08 de outubro, dia do nordestino, lembramos do aniversário de um dos maiores compositores do Maranhão e do Brasil. Catullo da Paixão Cearense.
Ao começar um levantamento da música nordestina dentro da indústria fonográfica nacional, nada mais justo do que citar aquele que, além de violeiro, foi também poeta pioneiro do Nordeste a ter uma letra gravada em disco.
Catullo da Paixão Cearense, nascido em São Luís, em 8 de outubro de 1863, entrou definitivamente para os anais da música brasileira ao trazer o violão das rodas de seresteiros para os conservatórios de música em 1908.
O registro de Talento e Formosura - sua e de Edmundo Otávio Ferreira- feito pelo cantor Mário Pinheiro em 1906, constitui-se num dos itens mais raros da discografia nacional.
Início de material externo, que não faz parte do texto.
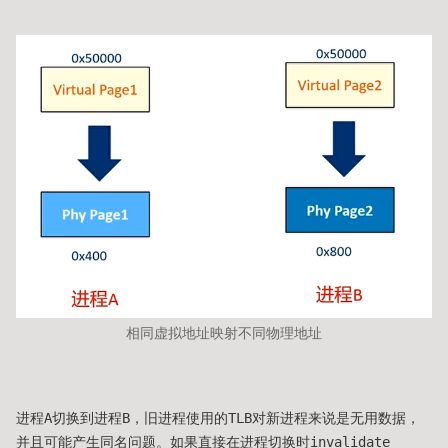
相同虚拟地址映射不同物理地址
进程A切换到进程B，旧进程使用的TLB对新进程来说是无用数据，
并且可能产生同名问题。如果直接在进程切换时invalidate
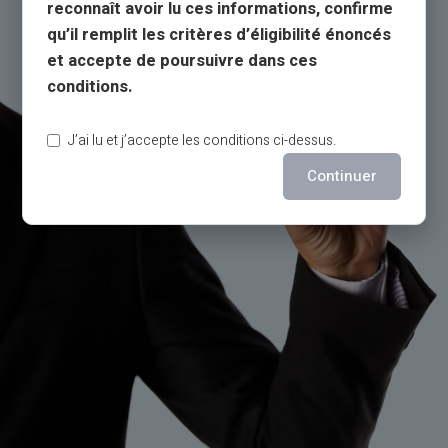
reconnaît avoir lu ces informations, confirme
qu’il remplit les critères d’éligibilité énoncés
et accepte de poursuivre dans ces
conditions.
J’ai lu et j’accepte les conditions ci-dessus.
Continuer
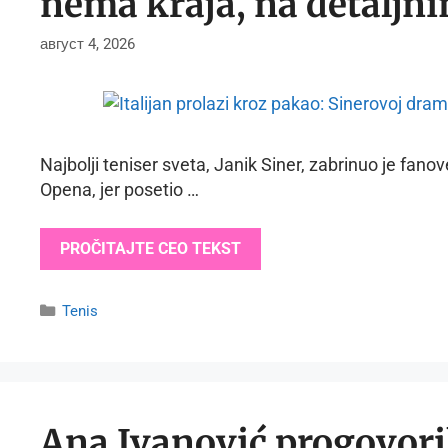
nema kraja, na detaljn
август 4, 2026
Najbolji teniser sveta, Janik Siner, zabrinuo je fa
Opena, jer posetio …
PROČITAJTE CEO TEKST
Categories
Tenis
Ana Ivanović progovoril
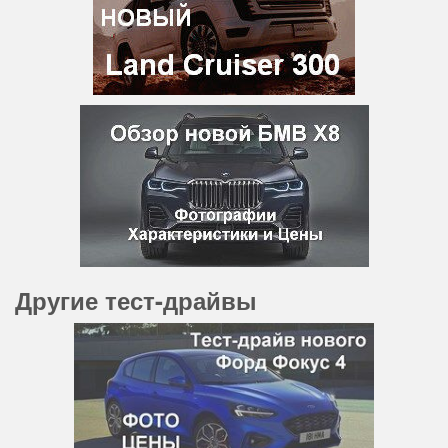
Другие тест-драйвы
Verdadeiro marco na afirmação de uma identidade regional na embrionária indústria cultural brasileira, a gravação deste acetato de 78 rpm, se deu graças à instalação do primeiro selo de música no Brasil: a Casa Edison.
É bem verdade que na época da gravação destas e de outras músicas, o compositor de Luar do Sertão já era um vate renomado, tendo suas audições de modinhas, penetração nos saraus do Império, passando pelas primeiras décadas do século servindo de fundo musical à República Velha . Mas a primeira música de tonalidades rítmicas regionalistas, lembrando os folguedos do "Norte", foi Caboca de Caxangá, gravado no mesmo selo em 1913 com a denominação de batuque sertanejo.
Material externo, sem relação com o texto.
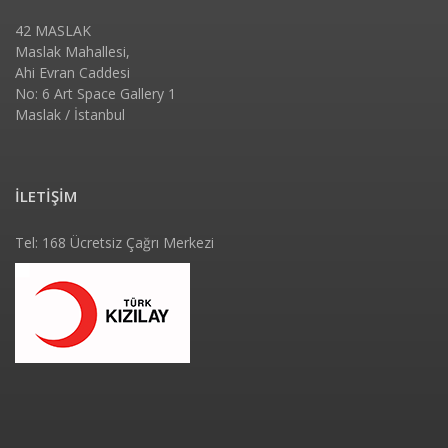
42 MASLAK
Maslak Mahallesi,
Ahi Evran Caddesi
No: 6 Art Space Gallery 1
Maslak / İstanbul
İLETİŞİM
Tel: 168 Ücretsiz Çağrı Merkezi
O registro, feito pela dupla Baiano e Júlia Martins, constitui-se portanto no momento zero em que a incipiente indústria fonográfica categorizou um segmento musical com referência nítida à região de onde teria vindo.
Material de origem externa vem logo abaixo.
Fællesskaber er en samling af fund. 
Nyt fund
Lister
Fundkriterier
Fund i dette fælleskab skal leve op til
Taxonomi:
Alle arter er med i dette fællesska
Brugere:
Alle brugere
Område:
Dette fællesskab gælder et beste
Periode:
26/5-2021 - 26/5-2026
Antes de se lançar no vôo desatinado de querer entender o artista puramente pela sua música, faz -se necessário que o leitor saiba um pouco mais sobre as origens do poeta. Filho do ourives Amâncio José da Paixão Cearense e de Maria Celestina Braga, o menino Catullo correu pelas ruas e casarões da sua cidade com os irmãos Gil e Gerson até os dez anos. Depois mudou-se, com os pais, para a fazenda dos avós paternos, no sertão cearense.
No contato com a gente simples, bebendo desta sabedoria e se fartando deste imaginário matuto, o futuro violeiro soube coletar os mais puros motivos e recria-los, além de registrar as peculiaridades lingüísticas do caboclo da caatinga. Suas modinhas, que a tantos agradaram no ocaso da monarquia e nas primeiras décadas da república, refletiam também o estado de espírito do boêmio, sempre a declamar apaixonado e muitas vezes desprezado pela sua amada. Sua presença cultural é tão grande na história da música brasileira deste período, que o escritor Lima Barreto chegou a criar o personagem Ricardo Coração dos Outros, um violonista compositor de modinhas e que é um dos coadjuvantes do clássico pré-modernista "Triste Fim de Policarpo Quaresma".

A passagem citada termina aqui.